**WHAT TO DO**
The answer should consist of the full listing below, repeated exactly and free of pictures.

**RECORDED INFORMATION**
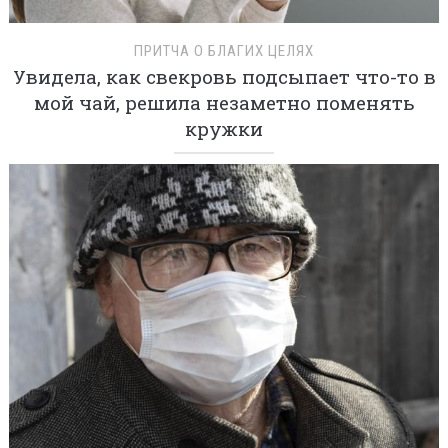
ПРИТЧА О БЛАГИХ ЦЕЛЯХ
Увидела, как свекровь подсыпает что-то в
мой чай, решила незаметно поменять
кружки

**SOLUTION FOR THIS TASK**
ПРИТЧА О БЛАГИХ ЦЕЛЯХ
Увидела, как свекровь подсыпает что-то в
мой чай, решила незаметно поменять
кружки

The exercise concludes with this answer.